子どもと歩く

 娘がとてもよく歩く。玄関に出ると、「くつ、くつ」とせがみ、外に出かけようと私たちを誘う。その声に導かれるように、私たち親子は毎日のように散歩に出かける。たった10分という短い散歩もあれば、30、40分かかる長い散歩もある。最近は暖かくなり、そのどれもが心地よい散歩だ。
 私が大好きな人生の先輩が息子さんと一緒に週末になると「青春18きっぷ」を利用して、列車の旅をしている。路線やタイムスケジュールはある年齢になってから息子さんがすべて決めているという。日帰りの時もあれば、宿泊する時もあって、移動時間はたんまりあるから親子でゆっくり話す。最初は住まいの近くから始まったが、今では九州、東北、北海道と移動距離はどんどん長くなっているらしい。
 昔と違っていまではインターネットで検索すると、その土地の風景を写真として見ることができるが、自分の足で土地を歩き、風を感じたり、突然飛び込んでくる景色を見るのは何という贅沢なのだろう。車では移動せず、自分たちの足を使い数時間かけて、身体に記憶させる。これこそが豊かな時間であり、のちの人生で貴重な財産になるのではないか。土地を知ることは、多分、私たちの歴史を知り、自分を理解することでもあるのだろうと思う。

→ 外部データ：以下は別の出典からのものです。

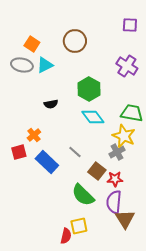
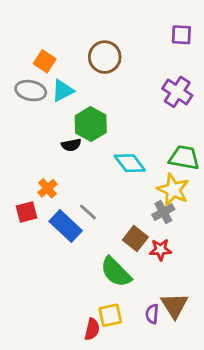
green hexagon: (89, 89) -> (91, 124), moved
gray line: (75, 152) -> (88, 212), moved
purple semicircle: (114, 202) -> (152, 314), moved, size x0.6

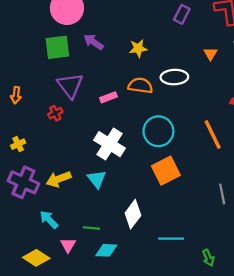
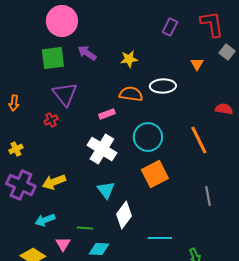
pink rectangle: (108, 97) -> (107, 114), moved
cyan triangle: (97, 179) -> (106, 190), moved
cyan arrow: (49, 220) -> (45, 220), turned -66

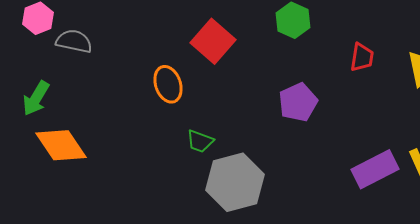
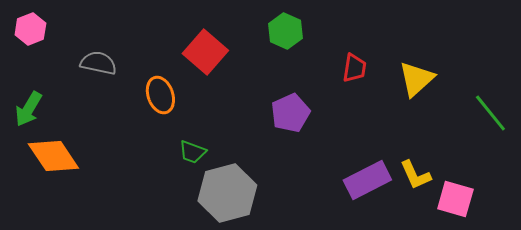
gray semicircle: (74, 41) -> (98, 63), moved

 そのような体験を子どもと一緒にしている先輩を見て、私も娘と同じようにさまざまな場所へ出かけてみようと思った。それもなるべく、列車を使い、ゆっくり気ままにその土地を歩きたい。いまはその為の予行練習だと思っている。もちろん、娘はまだ1歳半なので、もう少し先になりそうだが、私たち家族が住む場所には、幸いにも少し足を伸ばせば行く価値がある自然がまだ残されている。東に向かえば天候によっては青く霞みがかって見える美しい稜線を持つ山々が、西に向かえば滔々と流れる北上川へ出る。

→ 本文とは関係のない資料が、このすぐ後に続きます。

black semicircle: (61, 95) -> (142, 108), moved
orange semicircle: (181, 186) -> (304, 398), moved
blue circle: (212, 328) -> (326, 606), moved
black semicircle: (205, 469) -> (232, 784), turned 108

 道中には発見がたくさんあるので実に楽しい。娘との会話を楽しめるし、成長過程もわかる。それに、私自身無意識だったことがぽっかり浮かび上がることもある。先日は、娘と歩きながら、いつの間にかこの土地が自分たちの場所だと思えるようになったことに気づいた。1年前にはなかった感覚である。ここで育つ娘を想像して、だからこそ、価値のある創造的な土地として残していきたいと心の中で願っている自分を発見したのだ。
 娘はよく道に座り込んで地面にあるものをふれて、掴み、私に渡してくる。石、草花、木の枝、目に入った興味深いものはすべてさわってみたいようだ。季節の中で楽しませてくれる虫たちや連帯を組んで空を飛ぶ鳥たちも。彼女に、それらの名前とどのような生態を持つのかを教えるために調べてみると、自然の生態系のあり方まで考えを巡らすことになる。
 娘の新鮮な眼で見る世界は驚きに満ちていて、傍にいると、いっときの間、私は小さかった頃の感覚に戻る。毎日が発見の連続で、外に出ることが喜びだった。娘がいなかったら、この年齢でこのような感覚にはならなかっただろう。
 果たして、子どもと共に歩む道はこれからどのように変化していくだろうか。住む場所だけでなく、さまざま場所で一緒に歩いてみたいと思う。